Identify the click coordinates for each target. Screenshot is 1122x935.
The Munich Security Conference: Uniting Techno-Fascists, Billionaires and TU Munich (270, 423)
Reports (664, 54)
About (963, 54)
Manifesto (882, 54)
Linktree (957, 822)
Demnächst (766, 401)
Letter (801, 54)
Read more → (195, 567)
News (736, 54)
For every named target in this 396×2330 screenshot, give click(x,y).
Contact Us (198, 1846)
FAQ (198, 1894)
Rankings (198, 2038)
★ ★ ★ ★
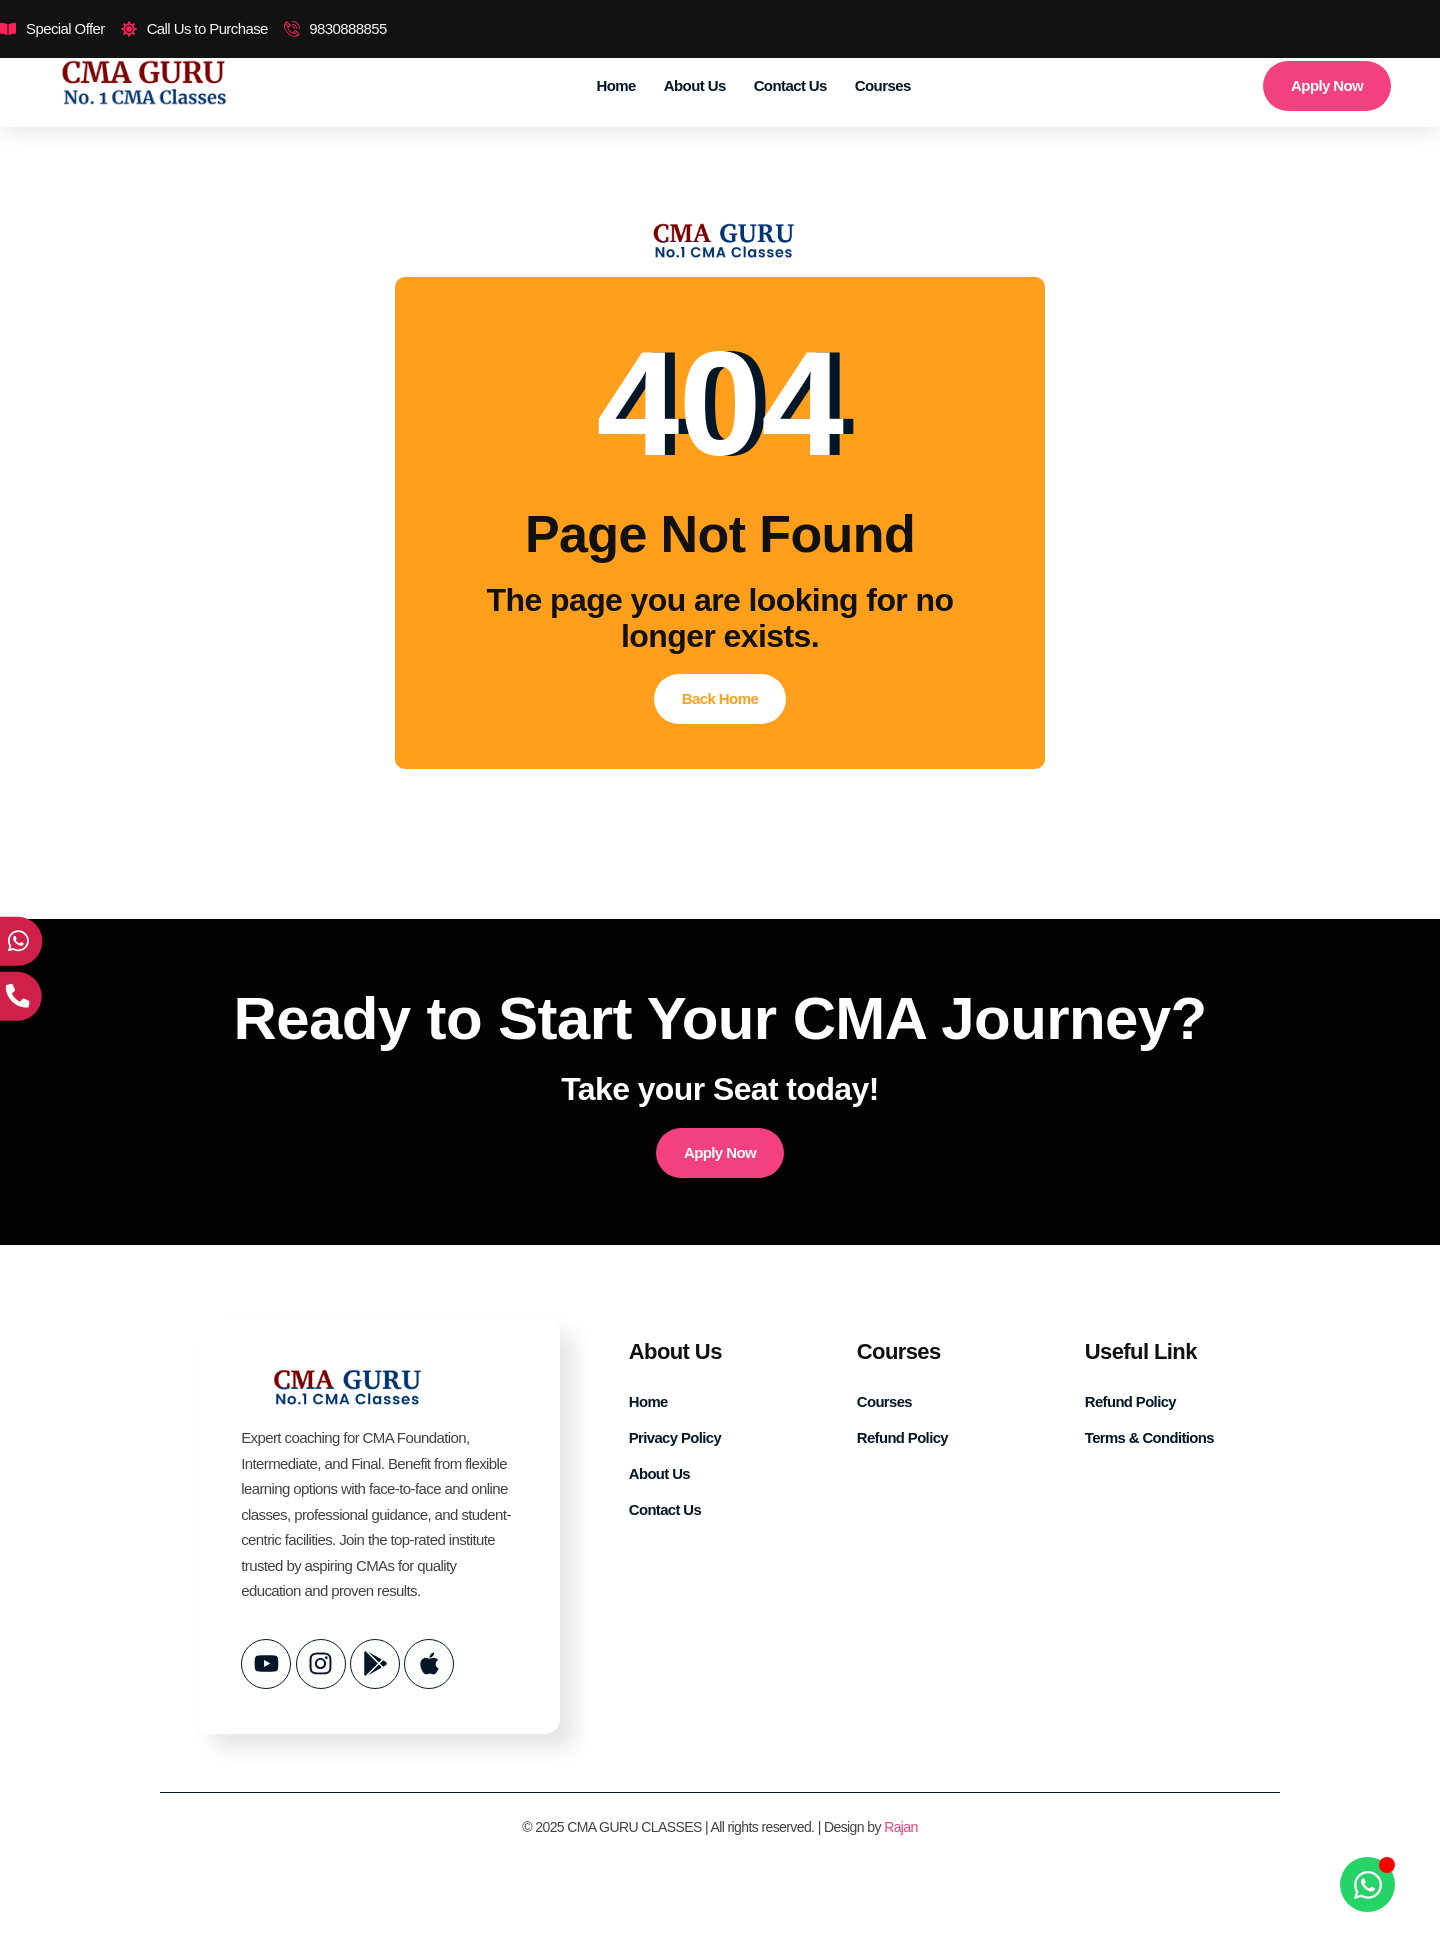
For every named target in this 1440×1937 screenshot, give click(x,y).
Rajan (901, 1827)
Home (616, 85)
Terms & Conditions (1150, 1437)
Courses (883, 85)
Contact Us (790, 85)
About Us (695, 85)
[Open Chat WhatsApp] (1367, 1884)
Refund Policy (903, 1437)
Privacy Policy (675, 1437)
★ ★ ★ ★
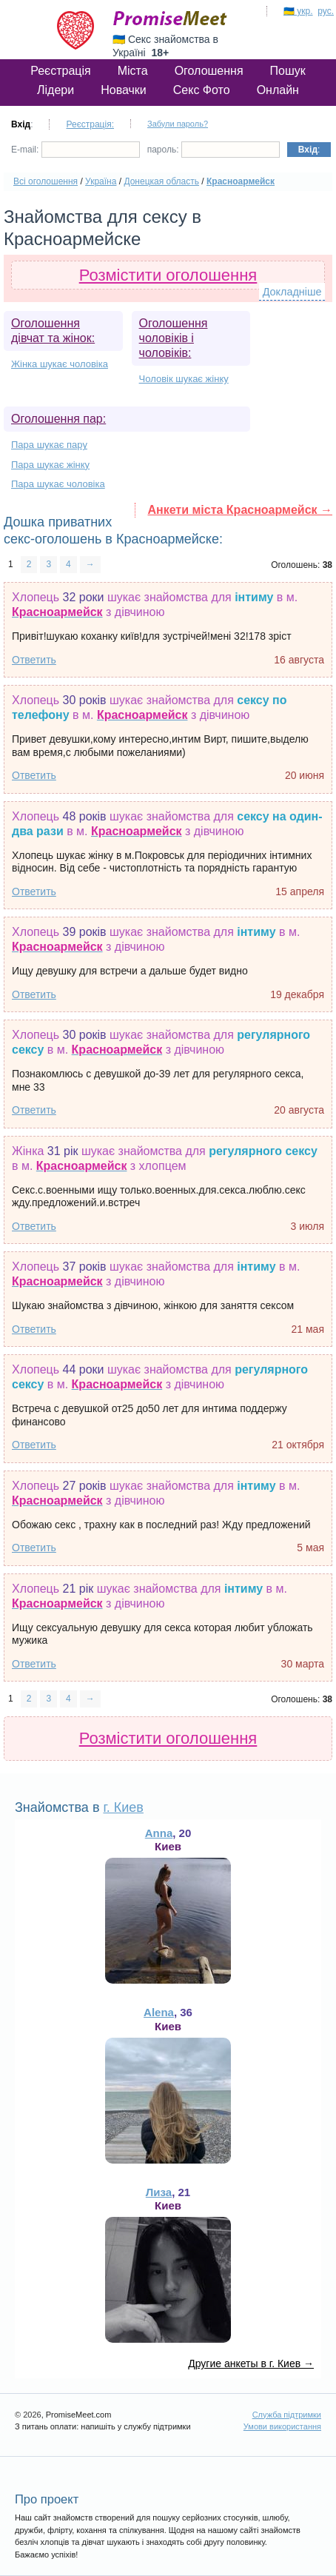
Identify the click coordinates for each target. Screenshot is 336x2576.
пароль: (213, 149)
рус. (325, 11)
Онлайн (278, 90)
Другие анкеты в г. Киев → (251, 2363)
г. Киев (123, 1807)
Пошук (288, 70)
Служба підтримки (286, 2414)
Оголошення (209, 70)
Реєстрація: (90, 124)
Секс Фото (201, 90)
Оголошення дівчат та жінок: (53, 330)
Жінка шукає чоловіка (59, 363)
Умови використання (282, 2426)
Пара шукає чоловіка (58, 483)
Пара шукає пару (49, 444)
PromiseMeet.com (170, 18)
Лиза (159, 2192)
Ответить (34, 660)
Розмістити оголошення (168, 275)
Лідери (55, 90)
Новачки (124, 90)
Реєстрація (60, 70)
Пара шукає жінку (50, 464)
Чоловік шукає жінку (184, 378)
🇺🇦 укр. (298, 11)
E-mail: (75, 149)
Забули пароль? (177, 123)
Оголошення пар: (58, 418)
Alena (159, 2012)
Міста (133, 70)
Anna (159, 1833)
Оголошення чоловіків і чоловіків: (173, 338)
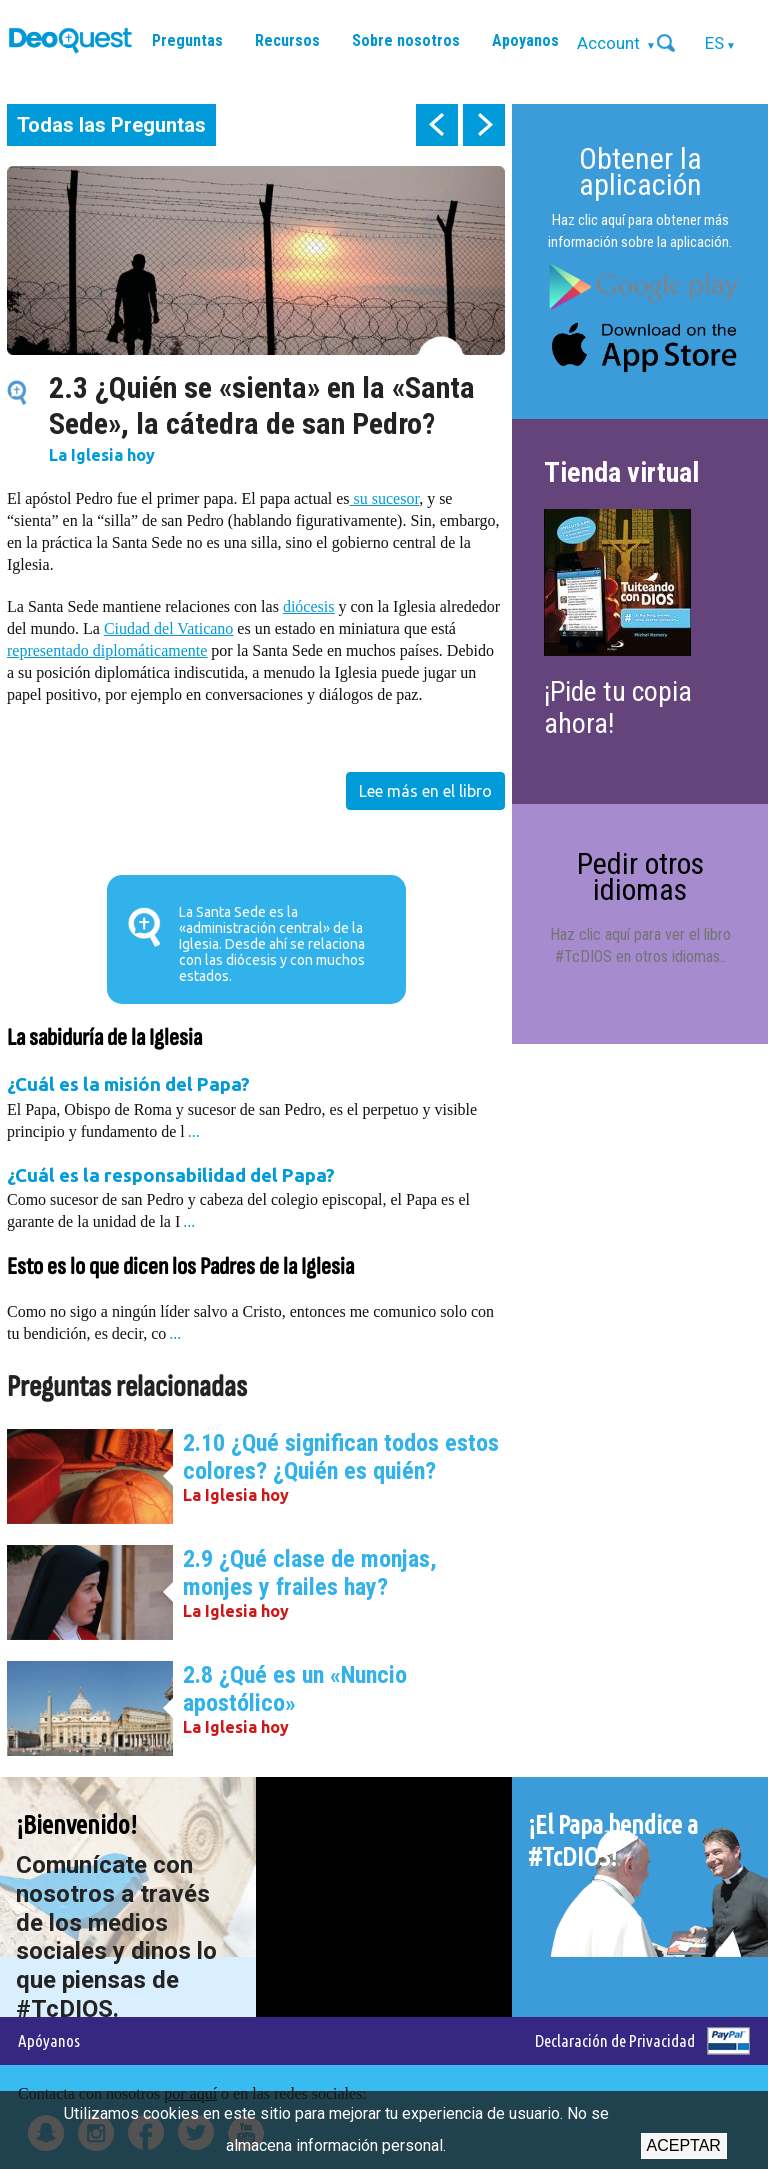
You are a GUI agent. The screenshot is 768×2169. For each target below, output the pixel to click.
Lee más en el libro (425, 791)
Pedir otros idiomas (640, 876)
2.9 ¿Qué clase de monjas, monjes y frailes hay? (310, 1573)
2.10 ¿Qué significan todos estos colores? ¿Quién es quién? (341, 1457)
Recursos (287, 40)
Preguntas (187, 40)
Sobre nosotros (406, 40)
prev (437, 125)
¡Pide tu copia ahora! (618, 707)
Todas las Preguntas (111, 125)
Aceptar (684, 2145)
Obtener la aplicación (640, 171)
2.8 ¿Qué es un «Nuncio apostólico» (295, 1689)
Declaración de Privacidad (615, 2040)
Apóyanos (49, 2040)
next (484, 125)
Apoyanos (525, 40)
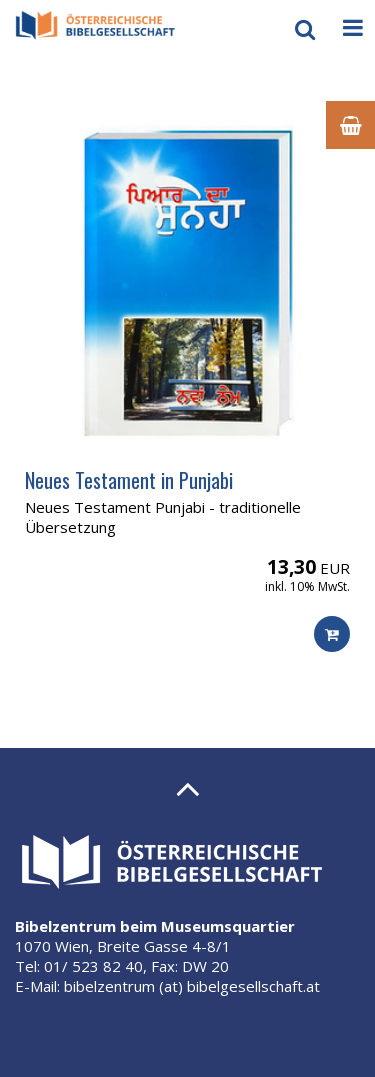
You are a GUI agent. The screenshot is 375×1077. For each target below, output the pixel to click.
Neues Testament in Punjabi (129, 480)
★ ★ ★ ★
The lines above starting at the one that contains "Home (616, 85)" and ending at the one that contains "Privacy Policy (675, 1437)" must be transcribed exactly, and no other lines may appear.

- _Written answer_
Home (616, 85)
Terms & Conditions (1150, 1437)
Courses (883, 85)
Contact Us (790, 85)
About Us (695, 85)
[Open Chat WhatsApp] (1367, 1884)
Refund Policy (903, 1437)
Privacy Policy (675, 1437)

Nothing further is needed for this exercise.